In HQ 731432 (June 6, 1988), Customs set forth some factors to be considered in determining whether imported goods combined in the U.S. with domestic products were substantially transformed for country of origin marking purposes. The following six factors were considered: (1) whether the article is completely finished; (2) the extent of the manufacturing process of combining the imported article with the domestic article as compared with the manufacturing of the imported article; (3) whether the article is permanently attached to its counterparts; (4) the overall importance of the article to the finished product; (5) whether the article is functionally necessary to the operation of the finished article, or whether it is an accessory which retains its independent function; and (6) whether the article remains visible after the combining.

These factors are not exclusive and there may be other factors relevant to a particular case and no one factor is determinative. See HQ 728801 (February 26, 1986). If domestic components attribute the essential character of the finished article, Customs will find that the imported components undergo a substantial transformation in the U.S. In HQ 712529 (March 27, 1980), imported plastic housings and face-plates were found to be substantially transformed when domestically assembled with other components to make depth sounders, thus, rendering the manufacturer the ultimate purchaser of the imported components within the meaning of 19 U.S.C. 1304(a).

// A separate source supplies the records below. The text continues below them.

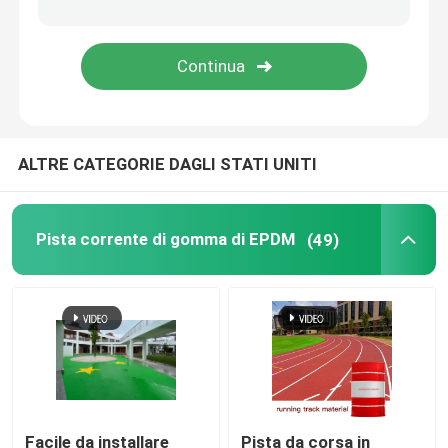
Tappeto erboso artificiale dell'erba del giardino
Pavimenti sportivi in poliuretano
ALTRE CATEGORIE DAGLI STATI UNITI
Pavimentazione acrilica di sport
Accessori artificiali del prato inglese
Pista corrente di gomma di EPDM
(49)
Macchinario di costruzione elettrico
Pavimentazione di sport del PVC
Pavimentazione di collegamento di pallacanestro
Facile da installare
Pista da corsa in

In HQ 734097 (November 25, 1991), Customs ruled that imported terminal video shells (computer terminal housings that contain video electronics, but no logic boards), were substantially transformed in the U.S. when they were processed by the installation of certain key components, such as terminal logic boards, to make them into dumb terminals for certain computer systems.

More germane to the instant case, Customs has ruled that the shell of a doll imparts its essential character and that stuffing a doll does not effect a substantial transformation. See HQ 733838 (February 7, 1991) See also HQ 722997 (August 30, 1983)(stuffing of figurines not a substantial transformation); HQ 734149 (November 25, 1991)(stuffing of santa dolls not a substantial transformation). Likewise, we find that the shell of a teddy bear imparts its essential character and sewing a musical button into the teddy bear does not effect a substantial transformation.

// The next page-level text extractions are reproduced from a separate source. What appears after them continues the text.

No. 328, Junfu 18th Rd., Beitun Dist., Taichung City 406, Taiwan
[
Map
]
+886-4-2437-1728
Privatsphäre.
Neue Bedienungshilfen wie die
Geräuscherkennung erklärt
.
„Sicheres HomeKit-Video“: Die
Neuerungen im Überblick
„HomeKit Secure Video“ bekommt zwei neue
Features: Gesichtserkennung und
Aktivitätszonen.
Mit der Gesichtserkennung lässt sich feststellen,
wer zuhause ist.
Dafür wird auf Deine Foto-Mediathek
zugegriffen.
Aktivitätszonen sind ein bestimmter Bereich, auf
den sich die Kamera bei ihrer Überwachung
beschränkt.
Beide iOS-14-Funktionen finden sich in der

These Customs rulings address the complexity of the processing operations as well as the costs of the components. See HQ 555365 (September 7, 1990)(Customs found imported screws sold with U.S.-made junction boxes were not subject to marking because, in terms of cost, the screws constituted an insignificant part of the set, 2.3 percent of the total cost. Here, the complexity of the sewing operation and the cost of the musical button are minimal.

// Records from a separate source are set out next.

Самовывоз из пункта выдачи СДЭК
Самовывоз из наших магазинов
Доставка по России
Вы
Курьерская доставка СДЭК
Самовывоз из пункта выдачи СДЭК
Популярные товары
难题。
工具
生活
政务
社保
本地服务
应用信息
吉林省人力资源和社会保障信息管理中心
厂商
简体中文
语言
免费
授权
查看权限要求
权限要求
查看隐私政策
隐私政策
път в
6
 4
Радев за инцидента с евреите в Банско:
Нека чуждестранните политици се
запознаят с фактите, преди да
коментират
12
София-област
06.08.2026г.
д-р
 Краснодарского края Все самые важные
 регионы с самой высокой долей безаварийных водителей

Here, we find that the musical buttons need not be individually marked to indicate their Chinese origin for the following reasons: (1) Sewing the musical buttons into the teddy bears is a minor operation; (2) the musical buttons are not finished products until they are attached to something else, i.e. teddy bears; (3) looking at the finished teddy bears, the musical buttons will not be visible; (4) the musical buttons lose their separate character and identity when sewn into the bears; (5) lastly, in terms of both cost and function, the musical buttons are not significant components of the finished teddy bears.

In sum, the musical buttons undergo a substantial transformation when sewn into the teddy bears. As such, the musical buttons do not remain products of China, but become products of the country where the teddy bears are manufactured. It is not necessary to indicate the country of origin of the musical buttons. It will only be necessary to mark the shipping containers of the musical buttons.

HOLDING:

Pursuant to 19 CFR 134.35, the musical buttons undergo a substantial transformation when they are sewn into the teddy bears. As such, only the shipping containers of the imported musical buttons are required to be marked to indicate "China" as the country of origin. The finished teddy bears need not indicate the country of origin of the musical buttons.